ALC is a major aggregates and pre-mixed concrete producer in central and eastern Tennessee, and into Virginia, with nine hard rock quarries, currently producing around eight million tons of aggregate per year. This is equivalent to almost 25% of CSR America’s current annual aggregates production. ALC is a division of ASARCO, Inc. which was acquired by Grupo Mexico S.A. de C.V. - a diversified mining company and one of the largest copper miners in the world - in 1999.
CSR Group Managing Director Peter Kirby said American Limestone was a significant strategic acquisition which would enable CSR America (CSRA) to continue its development of strong regional positions and ongoing profitable growth.
"ALC is a further move towards building CSRA’s US operations, and represents a major ‘step out’ in the aggregates sector. It is a valuable strategic acquisition - extending the CSRA footprint with substantial market positions in a new region, adjoining the current position in Georgia, and adding to CSRA’s strong presence in the south east US. We expect CSRA to build on this business in the future, further strengthening ALC’s market positions in Tennessee and adjoining regions," said Mr Kirby.

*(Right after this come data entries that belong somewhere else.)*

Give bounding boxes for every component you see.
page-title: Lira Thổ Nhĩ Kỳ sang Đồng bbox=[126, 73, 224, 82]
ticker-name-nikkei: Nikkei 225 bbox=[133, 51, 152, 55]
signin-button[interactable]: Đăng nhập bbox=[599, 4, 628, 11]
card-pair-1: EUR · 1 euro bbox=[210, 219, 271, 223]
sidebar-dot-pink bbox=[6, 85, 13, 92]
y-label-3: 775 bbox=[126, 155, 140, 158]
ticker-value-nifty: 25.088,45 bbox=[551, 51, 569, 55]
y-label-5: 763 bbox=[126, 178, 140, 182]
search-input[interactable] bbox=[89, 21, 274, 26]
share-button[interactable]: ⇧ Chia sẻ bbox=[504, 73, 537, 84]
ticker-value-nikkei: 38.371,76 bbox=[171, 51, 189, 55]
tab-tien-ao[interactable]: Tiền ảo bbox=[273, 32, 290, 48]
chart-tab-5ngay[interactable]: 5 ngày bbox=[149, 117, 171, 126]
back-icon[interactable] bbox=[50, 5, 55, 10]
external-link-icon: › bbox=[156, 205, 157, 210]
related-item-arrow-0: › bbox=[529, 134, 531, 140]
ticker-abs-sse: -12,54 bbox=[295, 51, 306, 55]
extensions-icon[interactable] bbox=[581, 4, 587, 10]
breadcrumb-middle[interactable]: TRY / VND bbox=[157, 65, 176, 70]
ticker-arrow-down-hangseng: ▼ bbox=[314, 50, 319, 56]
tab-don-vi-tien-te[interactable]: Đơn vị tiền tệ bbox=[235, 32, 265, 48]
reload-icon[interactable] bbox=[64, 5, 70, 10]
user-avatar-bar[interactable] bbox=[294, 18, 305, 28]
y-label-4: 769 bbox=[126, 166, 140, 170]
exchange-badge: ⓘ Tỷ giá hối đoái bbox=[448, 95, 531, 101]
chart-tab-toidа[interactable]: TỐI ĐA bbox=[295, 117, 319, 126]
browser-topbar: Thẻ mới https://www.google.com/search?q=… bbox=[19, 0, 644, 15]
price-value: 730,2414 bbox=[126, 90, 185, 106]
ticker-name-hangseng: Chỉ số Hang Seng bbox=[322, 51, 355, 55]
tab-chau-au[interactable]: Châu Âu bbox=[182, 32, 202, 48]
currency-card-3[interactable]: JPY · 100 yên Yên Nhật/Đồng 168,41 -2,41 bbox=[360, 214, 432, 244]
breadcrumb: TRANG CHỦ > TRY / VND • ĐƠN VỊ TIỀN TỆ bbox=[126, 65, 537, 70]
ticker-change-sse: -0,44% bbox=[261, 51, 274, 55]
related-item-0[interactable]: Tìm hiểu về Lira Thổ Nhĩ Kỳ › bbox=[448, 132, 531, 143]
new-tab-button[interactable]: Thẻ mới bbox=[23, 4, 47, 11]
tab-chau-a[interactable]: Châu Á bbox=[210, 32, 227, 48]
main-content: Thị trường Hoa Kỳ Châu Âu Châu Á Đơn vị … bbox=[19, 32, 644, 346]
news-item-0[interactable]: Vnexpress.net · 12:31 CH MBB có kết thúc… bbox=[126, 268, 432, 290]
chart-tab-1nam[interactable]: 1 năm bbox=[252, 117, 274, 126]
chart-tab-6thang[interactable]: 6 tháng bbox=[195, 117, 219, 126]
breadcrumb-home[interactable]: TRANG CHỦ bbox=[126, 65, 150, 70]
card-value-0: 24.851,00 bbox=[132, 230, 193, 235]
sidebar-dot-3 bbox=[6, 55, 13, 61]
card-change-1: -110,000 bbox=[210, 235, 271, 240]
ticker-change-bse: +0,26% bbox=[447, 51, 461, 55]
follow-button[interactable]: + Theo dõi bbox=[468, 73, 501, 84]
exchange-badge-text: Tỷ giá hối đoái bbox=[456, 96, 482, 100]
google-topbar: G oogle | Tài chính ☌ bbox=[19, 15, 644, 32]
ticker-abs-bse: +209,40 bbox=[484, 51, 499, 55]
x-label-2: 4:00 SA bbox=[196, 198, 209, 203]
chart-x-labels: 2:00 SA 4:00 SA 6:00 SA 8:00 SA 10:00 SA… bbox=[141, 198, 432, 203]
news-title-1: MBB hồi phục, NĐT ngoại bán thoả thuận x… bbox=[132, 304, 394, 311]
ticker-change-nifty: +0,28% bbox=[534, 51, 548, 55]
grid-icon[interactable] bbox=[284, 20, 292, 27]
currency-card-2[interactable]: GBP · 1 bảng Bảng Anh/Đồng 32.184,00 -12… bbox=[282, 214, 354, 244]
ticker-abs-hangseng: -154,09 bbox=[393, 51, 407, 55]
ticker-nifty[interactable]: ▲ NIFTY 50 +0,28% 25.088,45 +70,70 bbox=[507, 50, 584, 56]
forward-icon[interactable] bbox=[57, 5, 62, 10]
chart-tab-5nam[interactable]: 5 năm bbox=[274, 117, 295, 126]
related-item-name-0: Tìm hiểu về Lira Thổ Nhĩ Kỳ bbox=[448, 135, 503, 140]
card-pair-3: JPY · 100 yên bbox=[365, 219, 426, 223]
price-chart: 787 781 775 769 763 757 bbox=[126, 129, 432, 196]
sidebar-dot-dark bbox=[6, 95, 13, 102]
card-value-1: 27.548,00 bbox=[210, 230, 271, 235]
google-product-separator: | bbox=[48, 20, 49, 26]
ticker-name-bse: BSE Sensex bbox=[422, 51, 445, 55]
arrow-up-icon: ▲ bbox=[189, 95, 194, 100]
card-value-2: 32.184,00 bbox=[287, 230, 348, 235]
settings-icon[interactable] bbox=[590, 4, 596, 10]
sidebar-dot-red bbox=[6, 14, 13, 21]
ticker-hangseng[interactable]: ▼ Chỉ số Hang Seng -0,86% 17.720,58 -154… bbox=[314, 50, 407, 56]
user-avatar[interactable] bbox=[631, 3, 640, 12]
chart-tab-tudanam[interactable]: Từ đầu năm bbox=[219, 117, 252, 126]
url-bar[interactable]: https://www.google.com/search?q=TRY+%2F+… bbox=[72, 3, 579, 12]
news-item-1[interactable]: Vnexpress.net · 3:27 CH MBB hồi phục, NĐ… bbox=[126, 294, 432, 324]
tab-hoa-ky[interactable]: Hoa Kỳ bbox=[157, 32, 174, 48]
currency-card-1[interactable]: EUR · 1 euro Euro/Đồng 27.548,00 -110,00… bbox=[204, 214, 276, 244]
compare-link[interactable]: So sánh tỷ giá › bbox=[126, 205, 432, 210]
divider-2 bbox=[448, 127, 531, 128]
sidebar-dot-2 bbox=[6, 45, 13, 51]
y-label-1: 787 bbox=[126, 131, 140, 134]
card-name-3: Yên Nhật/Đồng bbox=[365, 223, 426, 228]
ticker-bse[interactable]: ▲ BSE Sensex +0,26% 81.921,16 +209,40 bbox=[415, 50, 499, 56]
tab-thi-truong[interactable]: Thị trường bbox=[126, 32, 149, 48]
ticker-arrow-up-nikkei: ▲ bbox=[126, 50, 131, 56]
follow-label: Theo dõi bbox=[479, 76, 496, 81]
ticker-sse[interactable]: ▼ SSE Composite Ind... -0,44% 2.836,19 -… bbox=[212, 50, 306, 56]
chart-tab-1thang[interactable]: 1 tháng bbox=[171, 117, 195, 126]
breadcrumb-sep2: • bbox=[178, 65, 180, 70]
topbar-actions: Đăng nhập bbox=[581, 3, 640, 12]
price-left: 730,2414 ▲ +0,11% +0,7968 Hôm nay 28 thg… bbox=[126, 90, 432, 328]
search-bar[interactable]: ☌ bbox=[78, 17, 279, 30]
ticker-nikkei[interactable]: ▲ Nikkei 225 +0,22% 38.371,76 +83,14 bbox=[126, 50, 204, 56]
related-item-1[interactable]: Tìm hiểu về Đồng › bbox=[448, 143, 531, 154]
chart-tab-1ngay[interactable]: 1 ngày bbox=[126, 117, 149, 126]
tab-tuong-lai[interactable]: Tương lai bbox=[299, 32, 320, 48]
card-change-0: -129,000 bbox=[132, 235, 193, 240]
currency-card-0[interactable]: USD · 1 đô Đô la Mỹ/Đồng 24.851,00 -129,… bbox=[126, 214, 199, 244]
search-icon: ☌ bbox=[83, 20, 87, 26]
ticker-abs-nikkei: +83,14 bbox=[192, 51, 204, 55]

"Opportunities in this region are also enhanced by Tennessee’s high level of federal infrastructure spending over the next few years, and the region’s higher than average projected population growth rates - both of which are key drivers of construction activity and aggregates consumption.
"ALC also has extensive aggregates reserves - a prized resource," he said.

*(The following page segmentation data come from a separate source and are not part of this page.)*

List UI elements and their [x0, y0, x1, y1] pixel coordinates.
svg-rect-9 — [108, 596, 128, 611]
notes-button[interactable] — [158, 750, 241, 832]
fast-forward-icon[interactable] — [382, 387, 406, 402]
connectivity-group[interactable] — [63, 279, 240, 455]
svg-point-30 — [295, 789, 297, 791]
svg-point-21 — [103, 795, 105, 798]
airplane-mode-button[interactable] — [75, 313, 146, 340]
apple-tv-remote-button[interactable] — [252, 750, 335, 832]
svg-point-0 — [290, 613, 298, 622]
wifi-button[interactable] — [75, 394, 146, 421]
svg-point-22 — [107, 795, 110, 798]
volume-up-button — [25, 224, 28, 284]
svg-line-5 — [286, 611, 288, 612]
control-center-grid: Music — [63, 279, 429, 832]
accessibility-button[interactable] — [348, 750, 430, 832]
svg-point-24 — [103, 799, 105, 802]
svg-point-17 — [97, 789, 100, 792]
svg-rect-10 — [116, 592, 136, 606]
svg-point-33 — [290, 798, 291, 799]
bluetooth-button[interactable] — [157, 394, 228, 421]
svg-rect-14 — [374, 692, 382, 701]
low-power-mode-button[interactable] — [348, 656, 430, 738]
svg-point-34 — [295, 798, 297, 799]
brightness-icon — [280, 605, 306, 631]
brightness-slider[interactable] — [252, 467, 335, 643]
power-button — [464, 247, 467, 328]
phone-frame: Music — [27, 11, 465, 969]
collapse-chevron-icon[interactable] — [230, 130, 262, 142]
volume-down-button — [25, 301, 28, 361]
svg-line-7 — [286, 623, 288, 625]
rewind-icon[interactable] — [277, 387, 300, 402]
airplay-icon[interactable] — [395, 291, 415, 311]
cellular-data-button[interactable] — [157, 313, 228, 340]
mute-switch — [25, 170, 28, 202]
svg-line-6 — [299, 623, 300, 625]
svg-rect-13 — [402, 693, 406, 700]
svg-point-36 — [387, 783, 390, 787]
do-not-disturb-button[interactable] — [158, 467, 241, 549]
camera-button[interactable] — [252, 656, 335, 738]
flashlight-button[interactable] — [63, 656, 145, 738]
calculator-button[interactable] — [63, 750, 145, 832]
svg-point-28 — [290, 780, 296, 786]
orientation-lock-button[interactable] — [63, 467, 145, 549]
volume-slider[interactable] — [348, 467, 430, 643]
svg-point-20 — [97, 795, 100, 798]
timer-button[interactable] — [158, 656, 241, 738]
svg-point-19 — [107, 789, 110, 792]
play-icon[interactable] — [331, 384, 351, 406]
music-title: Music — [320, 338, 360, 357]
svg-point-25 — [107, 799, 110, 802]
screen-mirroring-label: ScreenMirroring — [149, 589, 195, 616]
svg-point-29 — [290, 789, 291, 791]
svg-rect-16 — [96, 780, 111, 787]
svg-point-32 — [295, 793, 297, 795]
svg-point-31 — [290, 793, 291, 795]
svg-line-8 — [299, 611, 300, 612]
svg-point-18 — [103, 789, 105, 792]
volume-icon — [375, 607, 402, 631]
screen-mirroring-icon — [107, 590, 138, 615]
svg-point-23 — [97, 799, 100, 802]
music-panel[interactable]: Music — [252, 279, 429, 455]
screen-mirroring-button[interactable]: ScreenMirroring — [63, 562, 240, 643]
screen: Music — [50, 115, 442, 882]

ALC has a 42 year history in the aggregates industry, and operates hard rock quarries in areas around Knoxville, Nashville and the Tri-Cities area (north east Tennessee / south west Virginia). The company produces construction aggregates, pre-mixed concrete (in six concrete plants) and agricultural limestone, selling its products in Tennessee, Virginia, Kentucky, North Carolina and South Carolina.
ALC has high levels of valuable aggregate reserves - more than 500 million tons or around 70 years of permitted reserves, together with extensive unpermitted reserves.
Tennessee and Virginia are among the US states which have both above average population growth, and above average growth in their funding allocation under the US Government’s Transport Equity Act for the 21st Century (TEA-21) US$216 billion highway infrastructure program. The TEA-21 allocation for both Tennessee and Virginia are up 60% on the previous six year program, well above the national average of 45%. More than 40% of ALC’s end markets are currently in the roads and highway sector. Population growth in ALC’s market regions in 2000-2020 is projected at 37% above the national average.
ALC is projected to be earning above its cost of capital in its first full year of ownership (year ended March 2002). The business is also forecast to be earnings per share positive in the same year. The ALC purchase price of US$211 million includes all plant and equipment and working capital. It also includes tax election benefits - which CSRA will be entitled to claim - with an estimated value of around US$34 million.
CSRA CEO David Clarke said ALC was a quality operation and CSRA had identified a number of further improvement opportunities to enhance performance.
"These opportunities, together with various operational synergies, will be implemented as soon as possible after the purchase is concluded," he said.
With the agreement to purchase announced today, CSR America has invested over US$550 million in the US since March 1998. This includes the US$147 million new dry-process cement mill in Miami, Florida which is now in operation and will produce over 1 million tons of cement per annum. New concrete pipe plants producing a total of over 350,000 tons of pipe have also been completed in Miami, Washington, D.C., and Columbia, South Carolina. New plants are also under construction in Houston, Texas and Alexandria, Louisiana.
CSR America has operations in 29 states across the U.S., with operations in quarries and cement, pre-mixed concrete, pipe and concrete products, and distribution. In the year ended March 2000, CSRA trading revenue rose 15% to US$1,726 million and EBIT rose 44% to US$211 million. CSRA represents 46% of CSR Group revenue.